Take the transformation in the act

SCLC occurs most often in heavy smokers, but this type of tumor also develops in a significant number of patients with lung adenocarcinomas, particularly after treatment with therapies targeting a protein called epidermal growth factor receptor (EGFR), which promotes tumor growth. New SCLC-like tumors are resistant to anti-EGFR treatment because their growth is fueled by a new cancer driver, namely high levels of Myc protein.

To untangle the interplay of these cancer pathways, the researchers engineered mice to develop a common form of lung adenocarcinoma, in which lung epithelial cells are driven by a mutated version of the EGFR gene. They then transformed the adenocarcinoma tumors into SCLC-like tumors, which usually arise from neuroendocrine cells. They did this by shutting down EGFR in the presence of several other changes, including loss of the tumor suppressor genes Rb1 and Trp53, as well as increasing production of Myc, a known driver of SCLC.

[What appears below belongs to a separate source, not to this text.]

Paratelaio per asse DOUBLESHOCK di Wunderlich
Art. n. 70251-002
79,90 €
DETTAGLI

Oncogenes, such as EGFR and Myc, are mutated forms of genes that normally control cell growth. They are known for their role in the growth and spread of cancer. Tumor suppressor genes, on the other hand, normally inhibit cell proliferation and tumor development.

Context matters

Surprisingly, this study showed that oncogenes act in a context-dependent manner. While most lung cells are resistant to Myc-induced cancer, neuroendocrine cells are very sensitive to the oncogenic effects of Myc. Conversely, epithelial cells, which line the air sacs of the lungs and are the precursors to lung adenocarcinomas, grow excessively in response to mutated EGFR.

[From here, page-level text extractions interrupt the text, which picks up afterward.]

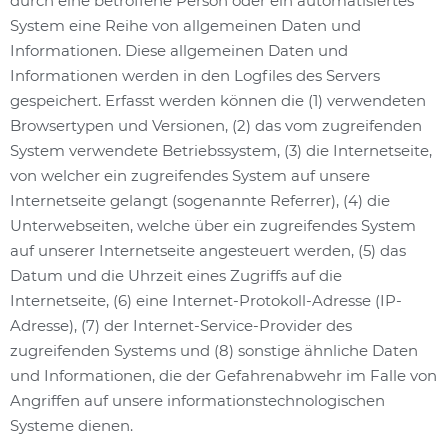
durch eine betroffene Person oder ein automatisiertes
System eine Reihe von allgemeinen Daten und
Informationen. Diese allgemeinen Daten und
Informationen werden in den Logfiles des Servers
gespeichert. Erfasst werden können die (1) verwendeten
Browsertypen und Versionen, (2) das vom zugreifenden
System verwendete Betriebssystem, (3) die Internetseite,
von welcher ein zugreifendes System auf unsere
Internetseite gelangt (sogenannte Referrer), (4) die
Unterwebseiten, welche über ein zugreifendes System
auf unserer Internetseite angesteuert werden, (5) das
Datum und die Uhrzeit eines Zugriffs auf die
Internetseite, (6) eine Internet-Protokoll-Adresse (IP-
Adresse), (7) der Internet-Service-Provider des
zugreifenden Systems und (8) sonstige ähnliche Daten
und Informationen, die der Gefahrenabwehr im Falle von
Angriffen auf unsere informationstechnologischen
Systeme dienen.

“This shows that an ‘oncogene’ in the wrong cell type no longer acts as an oncogene,” Dr. Laughney said. “So this fundamentally changes the way we think about oncogenes.”

The researchers also discovered a stem cell-like intermediate that was neither adenocarcinoma nor SCLC. Cells in this transitional state only became neuroendocrine in nature when mutations in the tumor suppressor genes RB1 and TP53 were present. They observed that the loss of another tumor suppressor called Pten accelerated this process. At this point, oncogenic Myc could drive these intermediate stem cells to form SCLC-like tumors.

This study further supports efforts to seek treatments targeting Myc proteins, which are involved in many types of cancers. The researchers now plan to use their new mouse model to further explore the adenocarcinoma-SCLC transition, detailing, for example, how the immune system normally responds to this transition.